Louisiana Administrative Code
Title 37 - INSURANCE Part
Part XIII - Regulations
Chapter 23 - Regulation 48-Standardized Claims Forms
Section XIII-2313 - General Provisions

Universal Citation: LA Admin Code XIII-2313

Current through Register Vol. 50, No. 9, September 20, 2024

A. A health care provider or institutional care provider shall file a claim in a manner consistent with the requirements of this regulation which are:

1. a paper form printed on 8.5-inch paper;

2. an electronically transmitted claim.

B. An issuer shall accept a form which is submitted in compliance with this regulation for the processing of the insured's or beneficiaries' claims.

C. Nothing in this regulation shall prevent an issuer from requesting additional information which is not contained on the forms required under this regulation to determine eligibility of the claim for payment if required under the terms of the policy or certificate issued to the claimant.

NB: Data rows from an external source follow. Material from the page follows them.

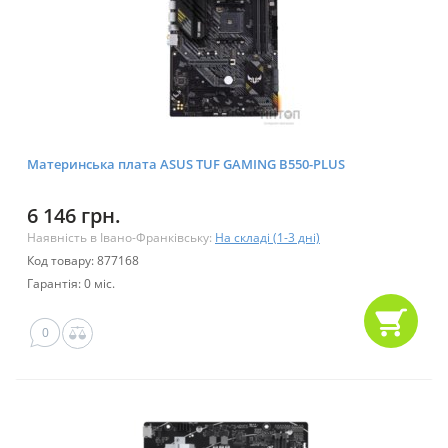
Материнська плата ASUS TUF GAMING B550-PLUS
6 146 грн.
Наявність в Івано-Франківську:
На складі (1-3 дні)
Код товару: 877168
Гарантія: 0 міс.
0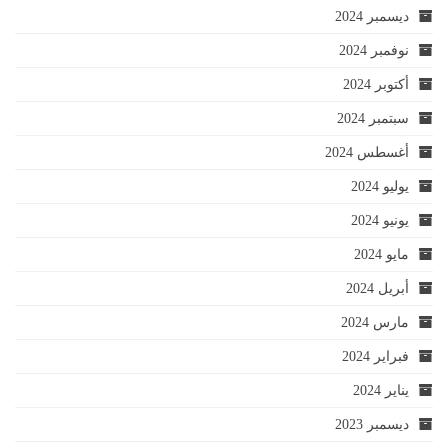
ديسمبر 2024
نوفمبر 2024
أكتوبر 2024
سبتمبر 2024
أغسطس 2024
يوليو 2024
يونيو 2024
مايو 2024
أبريل 2024
مارس 2024
فبراير 2024
يناير 2024
ديسمبر 2023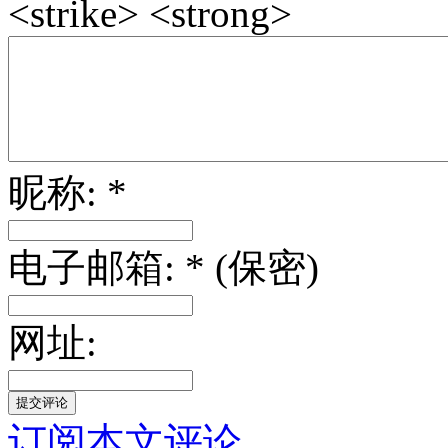
<strike> <strong>
昵称: *
电子邮箱: * (保密)
网址:
订阅本文评论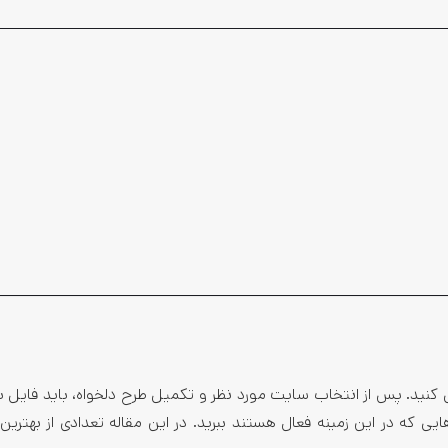
یی کنید. پس از انتخاب سایت مورد نظر و تکمیل طرح دلخواه، باید فایل 
ه در این زمینه فعال هستند ببرید. در این مقاله تعدادی از بهترین ابز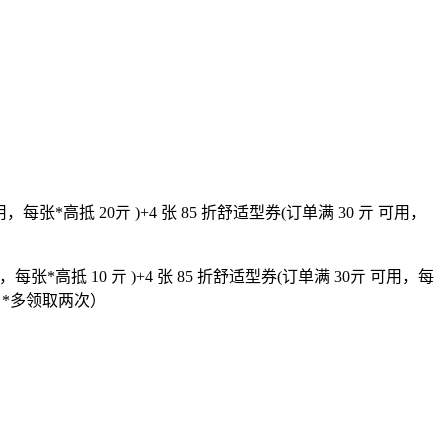
用，每张*高抵 20亓 )+4 张 85 折舒适型券(订单满 30 亓 可用，
用，每张*高抵 10 亓 )+4 张 85 折舒适型券(订单满 30亓 可用，每
，*多领取两次）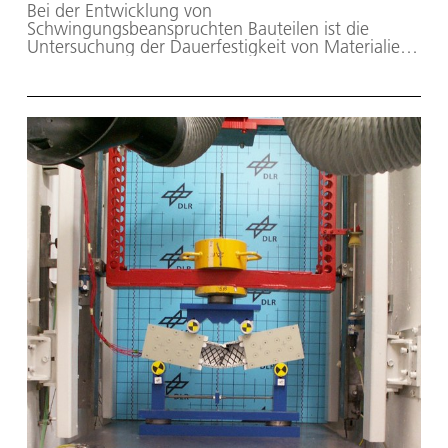
Bei der Entwicklung von
Schwingungsbeanspruchten Bauteilen ist die
Untersuchung der Dauerfestigkeit von Materialien
und ganzen Bauteilen oder sogar Bauteilgruppen
ein entscheidender Beitrag zur Sicherheit bei der
FEM Analyse und speziell auch dem dauerhaft
laufenden Bauteil. Diese High-Cycle-Fatigue (HCF)-
Tests werden an unserem Institut mit einem
elektrodynamischen Shaker durchgeführt.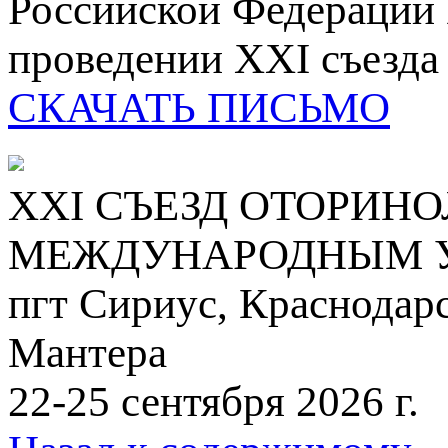
Российской Федераци
проведении
XXI съезда
СКАЧАТЬ ПИСЬМО
ХХI СЪЕЗД ОТОРИН
МЕЖДУНАРОДНЫМ 
пгт Сириус, Краснодарс
Мантера
22-25 сентября 2026 г.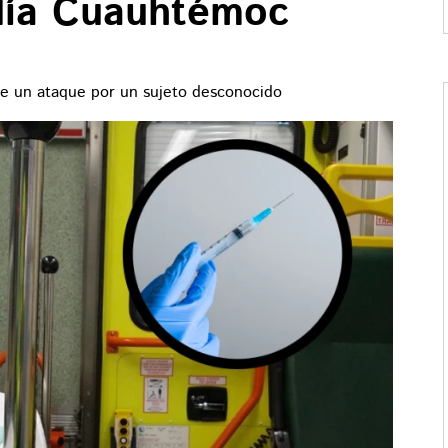
ldía Cuauhtémoc
 de un ataque por un sujeto desconocido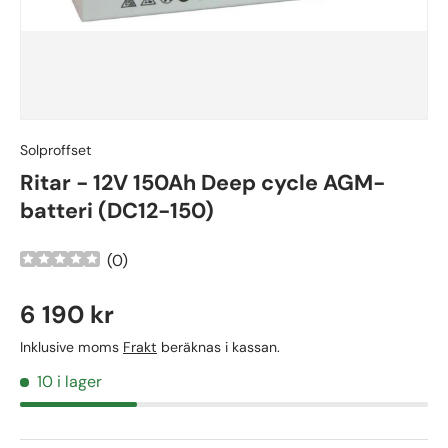
Solproffset
Ritar - 12V 150Ah Deep cycle AGM-
batteri (DC12-150)
(
0
)
6 190 kr
Inklusive moms
Frakt
beräknas i kassan.
10 i lager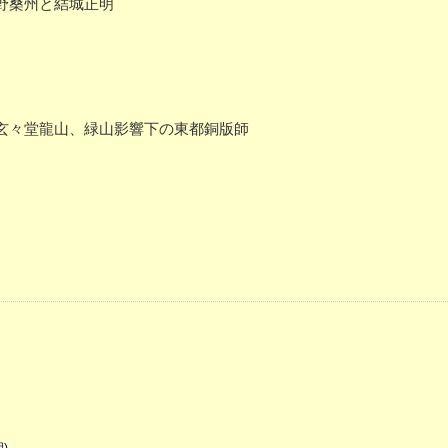
野桑州と結城正明
玄々堂龍山、緑山影響下の東都銅版師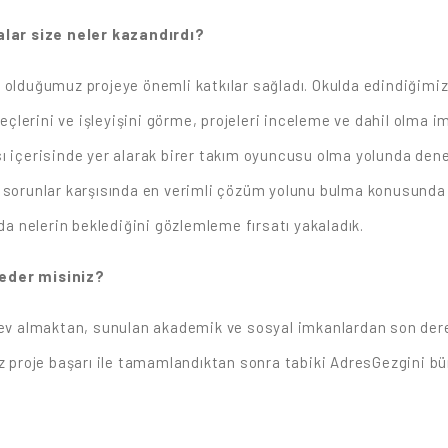
lar size neler kazandırdı?
 olduğumuz projeye önemli katkılar sağladı. Okulda edindiğimiz
reçlerini ve işleyişini görme, projeleri inceleme ve dahil olma i
ı içerisinde yer alarak birer takım oyuncusu olma yolunda dene
e sorunlar karşısında en verimli çözüm yolunu bulma konusunda 
nda nelerin beklediğini gözlemleme fırsatı yakaladık.
 eder misiniz?
görev almaktan, sunulan akademik ve sosyal imkanlardan son d
uz proje başarı ile tamamlandıktan sonra tabiki AdresGezgini bü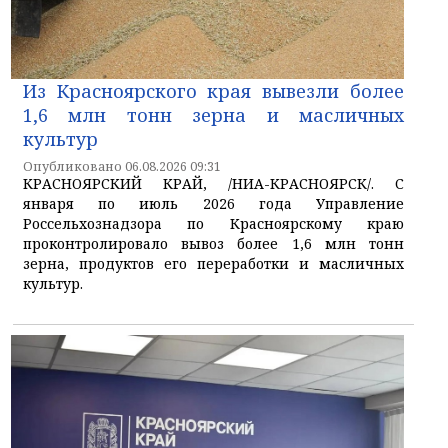
Из Красноярского края вывезли более
1,6 млн тонн зерна и масличных
культур
Опубликовано 06.08.2026 09:31
КРАСНОЯРСКИЙ КРАЙ, /НИА-КРАСНОЯРСК/. С
января по июль 2026 года Управление
Россельхознадзора по Красноярскому краю
проконтролировало вывоз более 1,6 млн тонн
зерна, продуктов его переработки и масличных
культур.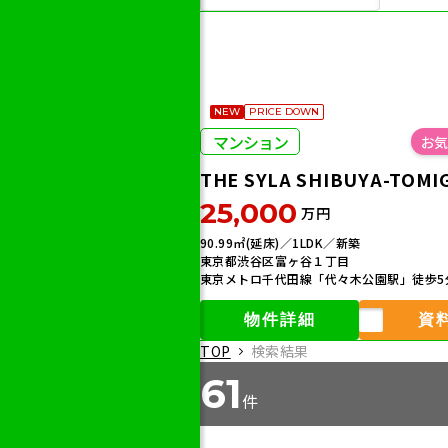
NEW
PRICE DOWN
マンション
THE SYLA SHIBUYA-TOMI
25,000
万円
90.99㎡(延床)／1LDK／新築
東京都渋谷区富ヶ谷１丁目
東京メトロ千代田線「代々木公園駅」徒歩5
物件詳細
資
TOP
検索結果
61
件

D. All health care providers and institutional care providers shall:

1. use the most current editions of the HCFA approved Form 1500, HCFA Form UB92, or J512 Form and most current instructions for these forms in the billing of patients or their representatives and filing claims with issuers;

2. modify their billing practices to encompass the coding charges for all billing and claim filing by the effective date of the changes set forth by the developers of the forms, codes, and procedures required under this regulation.

E. Submitted billing and claim filing forms not complying with the minimum requirements of this regulation shall be considered to be in noncompliance with the regulation and issuers shall have the right to deny reimbursement until such time as the forms are in compliance with this regulation.

AUTHORITY NOTE: Promulgated in accordance with R.S.22:10, 22:213(A)(14), and 22:3016(C) of the Insurance Code.